**Transcribed page contents:**
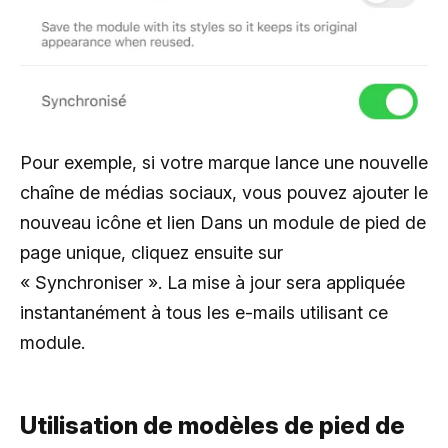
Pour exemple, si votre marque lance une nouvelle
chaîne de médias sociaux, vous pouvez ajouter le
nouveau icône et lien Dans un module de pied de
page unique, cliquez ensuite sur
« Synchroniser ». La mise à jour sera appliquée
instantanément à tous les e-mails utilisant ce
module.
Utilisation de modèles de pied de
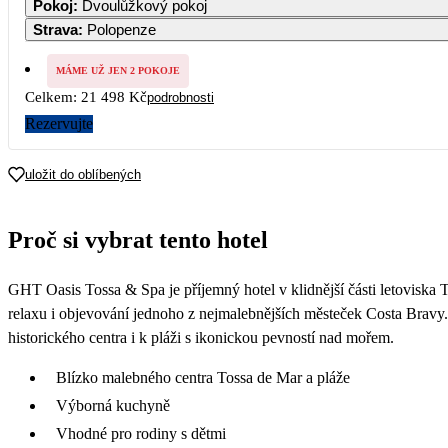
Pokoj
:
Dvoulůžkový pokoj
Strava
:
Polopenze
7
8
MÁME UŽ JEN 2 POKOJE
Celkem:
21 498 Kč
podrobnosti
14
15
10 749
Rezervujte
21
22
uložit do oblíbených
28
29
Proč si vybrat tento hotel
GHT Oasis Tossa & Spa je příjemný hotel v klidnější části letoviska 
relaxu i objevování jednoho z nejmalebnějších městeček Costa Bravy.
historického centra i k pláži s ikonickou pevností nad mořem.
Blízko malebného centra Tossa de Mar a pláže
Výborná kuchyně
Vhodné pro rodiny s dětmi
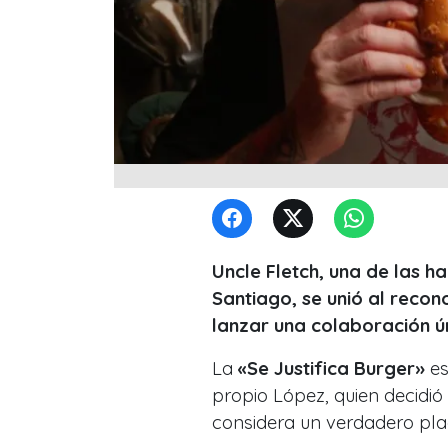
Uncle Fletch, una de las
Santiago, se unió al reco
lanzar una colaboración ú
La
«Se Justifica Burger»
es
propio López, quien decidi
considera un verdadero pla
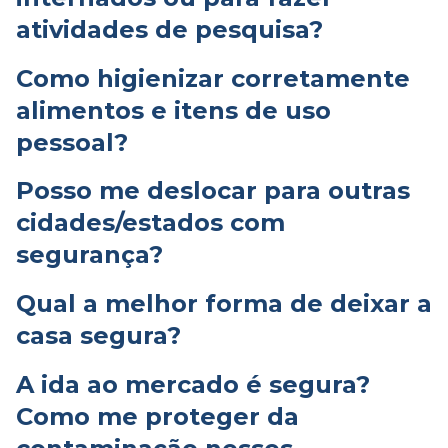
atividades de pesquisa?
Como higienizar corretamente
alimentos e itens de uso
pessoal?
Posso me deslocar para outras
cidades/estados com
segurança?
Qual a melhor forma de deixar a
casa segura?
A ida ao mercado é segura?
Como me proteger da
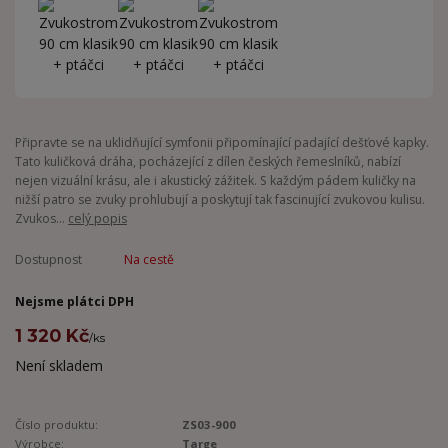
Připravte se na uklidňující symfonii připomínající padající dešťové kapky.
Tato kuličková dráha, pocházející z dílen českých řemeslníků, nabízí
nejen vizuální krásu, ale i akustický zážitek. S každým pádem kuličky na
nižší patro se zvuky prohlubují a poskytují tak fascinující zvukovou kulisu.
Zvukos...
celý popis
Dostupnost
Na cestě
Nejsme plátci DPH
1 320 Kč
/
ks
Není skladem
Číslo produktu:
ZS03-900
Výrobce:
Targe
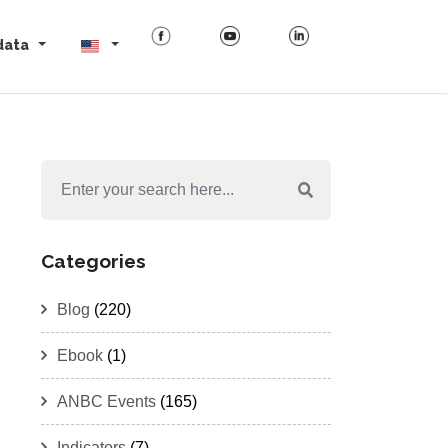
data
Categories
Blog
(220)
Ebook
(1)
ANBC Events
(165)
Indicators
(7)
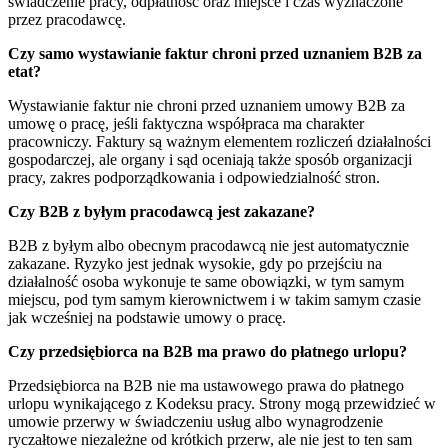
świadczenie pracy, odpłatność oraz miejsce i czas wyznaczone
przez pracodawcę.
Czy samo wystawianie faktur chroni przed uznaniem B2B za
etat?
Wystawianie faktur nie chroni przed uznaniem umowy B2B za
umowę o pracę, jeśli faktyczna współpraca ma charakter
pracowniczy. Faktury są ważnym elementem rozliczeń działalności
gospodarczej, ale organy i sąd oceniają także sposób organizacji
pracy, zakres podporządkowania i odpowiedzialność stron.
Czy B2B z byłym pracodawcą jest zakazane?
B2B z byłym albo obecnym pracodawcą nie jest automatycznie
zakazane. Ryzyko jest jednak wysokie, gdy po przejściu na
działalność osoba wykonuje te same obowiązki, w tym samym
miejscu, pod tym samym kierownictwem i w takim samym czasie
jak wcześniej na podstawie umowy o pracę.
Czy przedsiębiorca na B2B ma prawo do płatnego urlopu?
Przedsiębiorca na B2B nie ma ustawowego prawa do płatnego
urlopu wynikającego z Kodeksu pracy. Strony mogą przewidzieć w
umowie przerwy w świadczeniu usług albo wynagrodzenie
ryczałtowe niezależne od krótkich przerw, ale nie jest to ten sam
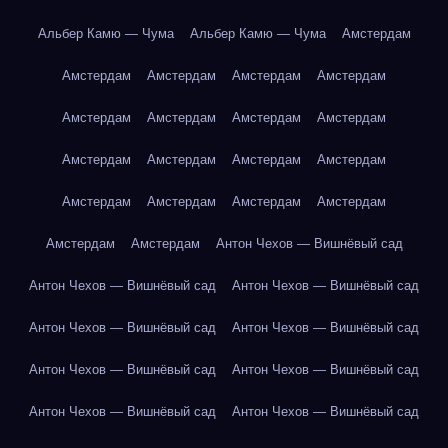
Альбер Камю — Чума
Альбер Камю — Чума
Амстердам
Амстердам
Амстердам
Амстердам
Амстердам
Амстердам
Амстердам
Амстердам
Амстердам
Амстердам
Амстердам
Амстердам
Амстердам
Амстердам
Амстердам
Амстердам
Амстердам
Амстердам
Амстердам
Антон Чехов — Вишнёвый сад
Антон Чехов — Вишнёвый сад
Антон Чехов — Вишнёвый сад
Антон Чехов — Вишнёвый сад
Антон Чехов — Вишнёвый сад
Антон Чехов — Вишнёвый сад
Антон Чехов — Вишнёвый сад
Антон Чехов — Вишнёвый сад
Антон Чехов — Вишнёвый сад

**Exercise description:**
Filter the entries above down to the lines that hold the word "urlopu", and copy those lines.

**Solution to this problem:**
Czy przedsiębiorca na B2B ma prawo do płatnego urlopu?
urlopu wynikającego z Kodeksu pracy. Strony mogą przewidzieć w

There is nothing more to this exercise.